Now given any string, you are supposed to tell the number of PAT's contained in the string.
字符串APPAPT包含了两个PAT。第一个是由 第二个、第四个、第六个字符组成的,第二个是由第三个第四个第六个字符组成的。
现在给你任意字符串,你需要说出里面包含了几个PAT
Input Specification:
Each input file contains one test case. For each case, there is only one line giving a string of no more than 10^5 characters containing only P, A, or T.
每一个测试样例只有一行,给出了一个不超过10^5个字符组成的字符串。只包含P、A、T三个字母
Output Specification:
For each test case, print in one line the number of PAT's contained in the string. Since the result may be a huge number, you only have to output the result moded by 1000000007.

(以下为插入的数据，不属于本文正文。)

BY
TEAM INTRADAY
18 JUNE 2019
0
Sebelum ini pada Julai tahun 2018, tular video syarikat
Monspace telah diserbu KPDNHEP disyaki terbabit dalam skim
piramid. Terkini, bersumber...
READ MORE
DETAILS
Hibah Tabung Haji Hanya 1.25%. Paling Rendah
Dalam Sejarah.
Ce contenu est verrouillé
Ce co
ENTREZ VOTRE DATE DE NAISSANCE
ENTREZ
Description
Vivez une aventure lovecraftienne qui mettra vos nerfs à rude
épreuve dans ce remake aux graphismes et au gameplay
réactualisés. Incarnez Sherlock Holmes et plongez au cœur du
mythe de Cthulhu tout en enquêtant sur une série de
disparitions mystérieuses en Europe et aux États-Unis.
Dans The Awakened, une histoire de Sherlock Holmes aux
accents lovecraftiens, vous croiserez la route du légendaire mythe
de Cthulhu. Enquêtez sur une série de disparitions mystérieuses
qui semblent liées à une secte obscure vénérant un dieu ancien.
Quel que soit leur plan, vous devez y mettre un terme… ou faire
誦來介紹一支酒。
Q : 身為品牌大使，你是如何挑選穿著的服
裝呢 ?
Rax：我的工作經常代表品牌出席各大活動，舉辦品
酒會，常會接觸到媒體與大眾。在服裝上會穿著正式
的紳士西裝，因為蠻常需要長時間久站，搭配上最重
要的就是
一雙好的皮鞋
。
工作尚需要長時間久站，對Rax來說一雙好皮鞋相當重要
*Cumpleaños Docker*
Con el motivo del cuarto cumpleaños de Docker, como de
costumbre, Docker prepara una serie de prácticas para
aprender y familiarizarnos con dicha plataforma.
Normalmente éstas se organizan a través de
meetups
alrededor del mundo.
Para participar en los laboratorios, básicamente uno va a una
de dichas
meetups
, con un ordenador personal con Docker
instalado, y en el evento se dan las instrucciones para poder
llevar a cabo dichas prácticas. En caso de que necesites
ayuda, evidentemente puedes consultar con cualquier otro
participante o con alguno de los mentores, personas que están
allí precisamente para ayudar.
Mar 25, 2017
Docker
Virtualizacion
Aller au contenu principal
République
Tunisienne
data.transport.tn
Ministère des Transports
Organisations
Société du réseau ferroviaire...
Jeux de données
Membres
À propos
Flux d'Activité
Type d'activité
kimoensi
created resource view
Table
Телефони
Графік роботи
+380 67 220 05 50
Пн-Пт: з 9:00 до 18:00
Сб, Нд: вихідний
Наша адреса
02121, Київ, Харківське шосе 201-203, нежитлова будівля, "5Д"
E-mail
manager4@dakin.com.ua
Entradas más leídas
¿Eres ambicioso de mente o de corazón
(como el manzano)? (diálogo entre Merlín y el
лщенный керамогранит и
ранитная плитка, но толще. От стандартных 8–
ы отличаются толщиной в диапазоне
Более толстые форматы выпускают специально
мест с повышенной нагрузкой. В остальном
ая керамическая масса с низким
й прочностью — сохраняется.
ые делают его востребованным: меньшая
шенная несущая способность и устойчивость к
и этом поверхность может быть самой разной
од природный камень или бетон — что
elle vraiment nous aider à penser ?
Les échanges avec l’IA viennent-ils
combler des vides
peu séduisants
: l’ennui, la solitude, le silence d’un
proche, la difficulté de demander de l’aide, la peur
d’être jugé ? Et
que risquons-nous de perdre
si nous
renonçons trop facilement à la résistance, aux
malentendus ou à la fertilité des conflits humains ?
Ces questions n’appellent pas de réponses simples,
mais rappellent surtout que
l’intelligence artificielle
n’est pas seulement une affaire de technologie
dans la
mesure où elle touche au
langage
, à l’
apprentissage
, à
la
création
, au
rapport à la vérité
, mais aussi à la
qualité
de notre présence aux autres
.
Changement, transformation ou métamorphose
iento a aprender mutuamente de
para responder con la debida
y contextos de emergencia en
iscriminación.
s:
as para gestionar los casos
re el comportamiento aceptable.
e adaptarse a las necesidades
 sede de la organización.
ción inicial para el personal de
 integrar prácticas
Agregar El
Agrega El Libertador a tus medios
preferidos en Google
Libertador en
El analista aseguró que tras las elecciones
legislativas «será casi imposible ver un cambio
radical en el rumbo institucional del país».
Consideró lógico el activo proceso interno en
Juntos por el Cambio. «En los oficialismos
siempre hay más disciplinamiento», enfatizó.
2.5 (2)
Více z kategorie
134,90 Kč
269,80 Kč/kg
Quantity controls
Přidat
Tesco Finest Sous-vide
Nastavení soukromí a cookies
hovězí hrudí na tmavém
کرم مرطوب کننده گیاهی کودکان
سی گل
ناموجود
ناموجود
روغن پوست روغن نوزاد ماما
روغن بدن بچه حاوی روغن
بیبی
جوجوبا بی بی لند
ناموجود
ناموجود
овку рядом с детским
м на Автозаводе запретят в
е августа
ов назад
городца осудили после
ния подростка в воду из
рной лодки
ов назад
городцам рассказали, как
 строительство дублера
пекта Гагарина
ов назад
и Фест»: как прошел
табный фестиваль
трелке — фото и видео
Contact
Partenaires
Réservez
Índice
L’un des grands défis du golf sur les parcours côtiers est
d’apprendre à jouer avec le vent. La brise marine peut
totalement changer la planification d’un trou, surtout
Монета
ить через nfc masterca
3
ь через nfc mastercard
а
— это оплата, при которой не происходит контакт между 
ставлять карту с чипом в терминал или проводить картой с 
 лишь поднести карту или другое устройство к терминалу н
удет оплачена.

对于每一个测试样例,用一行打印出字符串里包含的PAT的个数,如果结果是一个很大的数字,你只需要输出结果%1000000007
#include<cstdio>
#include<cstring>
const int MAXN=100010;
const int MOD=1000000007;
char str[MAXN];
int leftNumP[MAXN]={0};
int main(){
scanf("%s",str);
int len=strlen(str);
for(int i=0;i<len;i++){
if(i>0){
leftNumP[i]=leftNumP[i-1];//继承上一位的结果
}
if(str[i]=='P') leftNumP[i]++;
}
int ans=0,rightNumT=0;
for(int i=len-1;i>=0;i--){
if(str[i]=='T') rightNumT++;
else if(str[i]=='A') ans=(ans+leftNumP[i]*rightNumT)%MOD;
}
printf("%d\n",ans);
return 0;
}思路:对一个确定位置的A来说,以它形成的PAT的个数等于它左边P的个数乘以它右边T的个数。于是问题转换为:对字符串中的每个A,计算它左边P的个数与它右边T的个数的乘积,然后把所有A的这个乘积相加。